Come si coniuga la carità con il lavoro e con le esigenze della giustizia? I contenuti espressi dalla dottrina sociale della Chiesa permettono il riconoscimento dei valori, motivano l’azione, distinguono i mezzi dai fini, prospettano una visione integrale dello sviluppo, promuovono scelte di giustizia che favoriscano il vero bene dell’uomo. Nel contesto pluralistico odierno, fare riferimento a un patrimonio di valori crea le condizioni per evitare errori dalle conseguenze nefaste sui lavoratori, sullo sviluppo economico e sulla stessa vita della società. «La dottrina sociale della Chiesa – afferma Sua Santità Benedetto XVI – ha un suo specifico apporto da dare, che si fonda sulla concezione dell’uomo «ad immagine di Dio» (Gen 1,27), un dato da cui discende l’inviolabile dignità della persona umana, come anche il trascendente valore delle norme morali naturali.

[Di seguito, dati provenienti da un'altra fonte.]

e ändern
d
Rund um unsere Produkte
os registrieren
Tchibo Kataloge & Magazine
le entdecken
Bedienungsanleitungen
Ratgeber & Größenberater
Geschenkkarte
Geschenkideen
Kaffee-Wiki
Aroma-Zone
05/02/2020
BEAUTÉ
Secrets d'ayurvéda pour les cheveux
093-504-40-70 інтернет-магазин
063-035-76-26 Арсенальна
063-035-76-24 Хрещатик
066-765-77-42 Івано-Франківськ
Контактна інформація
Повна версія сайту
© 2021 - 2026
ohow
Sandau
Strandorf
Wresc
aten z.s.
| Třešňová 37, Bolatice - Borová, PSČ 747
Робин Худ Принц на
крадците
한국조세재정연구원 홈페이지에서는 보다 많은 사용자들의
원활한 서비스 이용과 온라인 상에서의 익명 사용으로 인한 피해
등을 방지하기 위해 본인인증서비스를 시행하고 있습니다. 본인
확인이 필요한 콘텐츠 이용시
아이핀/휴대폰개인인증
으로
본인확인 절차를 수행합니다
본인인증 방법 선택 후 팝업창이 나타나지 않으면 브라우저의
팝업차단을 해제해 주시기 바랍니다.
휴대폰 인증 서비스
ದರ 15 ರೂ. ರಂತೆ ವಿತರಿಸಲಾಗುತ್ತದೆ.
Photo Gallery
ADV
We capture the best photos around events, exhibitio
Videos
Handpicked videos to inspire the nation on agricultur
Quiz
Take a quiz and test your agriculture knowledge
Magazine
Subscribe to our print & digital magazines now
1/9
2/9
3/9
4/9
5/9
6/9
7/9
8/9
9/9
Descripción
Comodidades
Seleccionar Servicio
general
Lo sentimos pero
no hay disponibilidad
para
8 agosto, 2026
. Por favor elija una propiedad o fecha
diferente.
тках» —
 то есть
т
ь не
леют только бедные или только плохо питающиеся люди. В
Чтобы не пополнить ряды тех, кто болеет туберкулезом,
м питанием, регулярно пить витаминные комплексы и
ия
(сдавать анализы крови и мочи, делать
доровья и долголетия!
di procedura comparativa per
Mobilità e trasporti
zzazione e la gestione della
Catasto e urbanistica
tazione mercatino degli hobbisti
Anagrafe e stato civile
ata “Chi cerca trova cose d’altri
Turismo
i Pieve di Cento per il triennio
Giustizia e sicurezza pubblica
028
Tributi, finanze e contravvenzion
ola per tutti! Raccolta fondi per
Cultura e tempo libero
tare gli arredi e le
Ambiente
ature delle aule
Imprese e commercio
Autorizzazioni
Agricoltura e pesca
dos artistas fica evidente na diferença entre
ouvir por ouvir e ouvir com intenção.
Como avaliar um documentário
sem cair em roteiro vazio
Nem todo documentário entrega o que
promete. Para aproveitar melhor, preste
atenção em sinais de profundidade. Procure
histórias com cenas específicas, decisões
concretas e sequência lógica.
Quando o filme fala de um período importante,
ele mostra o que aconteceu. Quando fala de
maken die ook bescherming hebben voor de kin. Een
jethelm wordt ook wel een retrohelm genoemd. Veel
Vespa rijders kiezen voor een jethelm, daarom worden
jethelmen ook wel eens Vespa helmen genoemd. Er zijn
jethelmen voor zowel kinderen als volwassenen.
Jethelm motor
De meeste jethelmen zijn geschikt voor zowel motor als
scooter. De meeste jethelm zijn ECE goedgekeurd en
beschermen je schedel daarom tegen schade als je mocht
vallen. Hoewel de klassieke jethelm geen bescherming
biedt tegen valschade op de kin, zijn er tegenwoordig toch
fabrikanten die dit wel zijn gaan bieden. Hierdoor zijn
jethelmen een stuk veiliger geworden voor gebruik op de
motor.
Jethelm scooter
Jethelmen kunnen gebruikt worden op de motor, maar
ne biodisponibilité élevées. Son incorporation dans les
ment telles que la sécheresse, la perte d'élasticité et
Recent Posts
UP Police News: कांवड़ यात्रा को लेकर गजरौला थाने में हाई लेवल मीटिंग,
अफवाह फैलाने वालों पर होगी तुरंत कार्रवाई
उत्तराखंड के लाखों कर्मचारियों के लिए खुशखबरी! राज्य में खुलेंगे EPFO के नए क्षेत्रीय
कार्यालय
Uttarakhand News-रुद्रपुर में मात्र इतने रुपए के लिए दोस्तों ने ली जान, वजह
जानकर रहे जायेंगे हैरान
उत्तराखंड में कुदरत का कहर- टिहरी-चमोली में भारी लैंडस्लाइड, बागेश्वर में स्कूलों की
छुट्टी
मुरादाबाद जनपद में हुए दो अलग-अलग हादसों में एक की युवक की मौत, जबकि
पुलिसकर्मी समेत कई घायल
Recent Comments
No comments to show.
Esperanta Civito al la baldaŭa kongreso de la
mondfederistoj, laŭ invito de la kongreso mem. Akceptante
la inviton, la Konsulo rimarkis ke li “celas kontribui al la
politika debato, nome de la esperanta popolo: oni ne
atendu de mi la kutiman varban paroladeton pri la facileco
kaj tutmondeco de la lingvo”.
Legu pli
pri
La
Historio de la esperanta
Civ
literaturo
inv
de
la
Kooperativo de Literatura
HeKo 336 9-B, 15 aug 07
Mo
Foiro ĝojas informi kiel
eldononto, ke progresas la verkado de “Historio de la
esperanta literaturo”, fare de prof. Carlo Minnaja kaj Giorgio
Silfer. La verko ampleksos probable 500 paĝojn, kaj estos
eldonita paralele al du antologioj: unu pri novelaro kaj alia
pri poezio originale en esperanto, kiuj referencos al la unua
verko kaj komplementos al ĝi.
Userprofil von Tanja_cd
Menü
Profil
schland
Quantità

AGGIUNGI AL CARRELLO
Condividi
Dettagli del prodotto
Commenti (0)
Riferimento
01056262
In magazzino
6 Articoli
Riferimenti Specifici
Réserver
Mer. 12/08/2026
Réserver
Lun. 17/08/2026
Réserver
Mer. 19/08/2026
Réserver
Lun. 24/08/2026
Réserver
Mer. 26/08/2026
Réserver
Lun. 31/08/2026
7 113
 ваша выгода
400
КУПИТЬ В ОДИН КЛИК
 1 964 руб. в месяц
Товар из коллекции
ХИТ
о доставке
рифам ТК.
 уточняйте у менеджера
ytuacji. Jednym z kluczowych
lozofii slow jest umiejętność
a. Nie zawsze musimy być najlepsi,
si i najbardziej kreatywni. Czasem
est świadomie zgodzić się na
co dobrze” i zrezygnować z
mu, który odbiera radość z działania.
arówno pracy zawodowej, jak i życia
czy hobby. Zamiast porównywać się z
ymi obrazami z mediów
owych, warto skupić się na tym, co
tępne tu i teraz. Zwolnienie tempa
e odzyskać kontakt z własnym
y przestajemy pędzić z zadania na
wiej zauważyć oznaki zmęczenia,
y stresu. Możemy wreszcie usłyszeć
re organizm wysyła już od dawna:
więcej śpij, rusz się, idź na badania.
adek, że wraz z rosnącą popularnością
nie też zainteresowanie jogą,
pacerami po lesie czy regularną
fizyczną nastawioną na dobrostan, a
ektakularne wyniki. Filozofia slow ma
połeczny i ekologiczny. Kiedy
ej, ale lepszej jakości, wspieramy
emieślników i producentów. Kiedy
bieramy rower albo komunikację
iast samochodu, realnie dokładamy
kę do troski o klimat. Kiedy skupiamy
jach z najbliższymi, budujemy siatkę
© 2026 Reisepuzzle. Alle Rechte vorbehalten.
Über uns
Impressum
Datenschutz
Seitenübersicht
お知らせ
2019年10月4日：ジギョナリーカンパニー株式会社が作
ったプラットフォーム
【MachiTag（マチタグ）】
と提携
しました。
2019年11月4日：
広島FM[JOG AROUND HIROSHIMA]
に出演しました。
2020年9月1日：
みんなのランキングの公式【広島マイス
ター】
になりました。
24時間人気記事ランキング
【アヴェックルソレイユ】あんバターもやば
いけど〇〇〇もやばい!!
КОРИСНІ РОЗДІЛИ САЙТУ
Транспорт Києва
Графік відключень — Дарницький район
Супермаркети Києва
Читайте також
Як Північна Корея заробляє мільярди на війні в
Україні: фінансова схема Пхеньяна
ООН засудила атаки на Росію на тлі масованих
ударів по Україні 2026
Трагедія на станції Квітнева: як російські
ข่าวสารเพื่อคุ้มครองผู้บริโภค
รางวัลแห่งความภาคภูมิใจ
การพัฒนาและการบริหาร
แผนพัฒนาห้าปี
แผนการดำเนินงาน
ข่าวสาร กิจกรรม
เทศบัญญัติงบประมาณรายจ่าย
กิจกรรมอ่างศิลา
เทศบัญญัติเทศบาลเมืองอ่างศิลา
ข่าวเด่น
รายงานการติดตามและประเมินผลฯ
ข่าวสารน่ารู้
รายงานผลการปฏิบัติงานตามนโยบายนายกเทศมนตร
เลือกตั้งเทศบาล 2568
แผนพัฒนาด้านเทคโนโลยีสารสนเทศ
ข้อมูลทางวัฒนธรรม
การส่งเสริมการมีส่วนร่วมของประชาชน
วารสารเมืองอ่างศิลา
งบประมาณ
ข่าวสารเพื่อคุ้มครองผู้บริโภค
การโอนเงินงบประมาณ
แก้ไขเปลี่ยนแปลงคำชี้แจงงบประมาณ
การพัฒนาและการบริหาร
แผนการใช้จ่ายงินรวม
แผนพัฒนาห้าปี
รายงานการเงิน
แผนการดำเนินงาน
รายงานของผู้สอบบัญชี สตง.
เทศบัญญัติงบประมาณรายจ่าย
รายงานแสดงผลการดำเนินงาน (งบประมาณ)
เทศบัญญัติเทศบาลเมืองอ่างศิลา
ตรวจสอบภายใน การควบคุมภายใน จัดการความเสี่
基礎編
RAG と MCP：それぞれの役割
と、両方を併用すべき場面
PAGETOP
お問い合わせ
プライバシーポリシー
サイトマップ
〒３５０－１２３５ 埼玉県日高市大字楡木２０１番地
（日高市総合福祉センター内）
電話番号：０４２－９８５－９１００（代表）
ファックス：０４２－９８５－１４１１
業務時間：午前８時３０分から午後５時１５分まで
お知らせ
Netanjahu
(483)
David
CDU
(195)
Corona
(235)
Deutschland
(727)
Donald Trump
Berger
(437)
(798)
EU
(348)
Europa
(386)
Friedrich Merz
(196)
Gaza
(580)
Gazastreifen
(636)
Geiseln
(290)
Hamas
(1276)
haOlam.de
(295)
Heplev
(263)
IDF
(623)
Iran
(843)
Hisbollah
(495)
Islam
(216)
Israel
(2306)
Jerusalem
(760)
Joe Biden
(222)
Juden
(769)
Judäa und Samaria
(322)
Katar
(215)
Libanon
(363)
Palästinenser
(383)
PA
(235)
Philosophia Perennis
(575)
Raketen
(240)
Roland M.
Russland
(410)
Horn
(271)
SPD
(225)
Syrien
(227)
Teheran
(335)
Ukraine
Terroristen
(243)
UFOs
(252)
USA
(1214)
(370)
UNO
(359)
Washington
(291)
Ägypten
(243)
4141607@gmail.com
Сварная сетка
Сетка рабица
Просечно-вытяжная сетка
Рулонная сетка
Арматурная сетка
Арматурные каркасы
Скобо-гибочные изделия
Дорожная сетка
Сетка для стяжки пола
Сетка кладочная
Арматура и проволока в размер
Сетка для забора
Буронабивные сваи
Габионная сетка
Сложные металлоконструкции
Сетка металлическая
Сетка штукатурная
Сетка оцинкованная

Un’etica economica che prescindesse da questi due pilastri rischierebbe inevitabilmente di perdere la propria connotazione e di prestarsi a strumentalizzazioni» (Enc. Caritas in veritate, 45).
Oggi è necessaria «una nuova e approfondita riflessione sul senso dell’economia e dei suoi fini, nonché una revisione profonda e lungimirante del modello di sviluppo, per correggerne le disfunzioni e le distorsioni. Lo esige, in realtà, lo stato di salute ecologica del pianeta; soprattutto lo richiede la crisi culturale e morale dell’uomo, i cui sintomi da tempo sono evidenti in ogni parte del mondo» (ibid., 32).
Noi cristiani crediamo nella logica della carità, che ci interpella in ogni ambito della vita, anche in quello del lavoro, che non è mai solo finalizzato a produrre utile, ma anche a garantire la pace sociale.
Cari fratelli e sorelle, la carità che si fa concreta solidarietà diventi luce e forza al cammino del mondo: il futuro della solidarietà nella Regione Sardegna sta quindi anche nelle vostre mani. Nel porgervi sin d’ora l’augurio di un Santo Natale, vi affido alla materna protezione della Vergine Maria, che ha cooperato con la sua disponibilità al disegno d’amore di Dio per l’umanità, affinché possiate collaborare insieme alla volontà del Signore, e cioè alla pace e alla prosperità per tutti.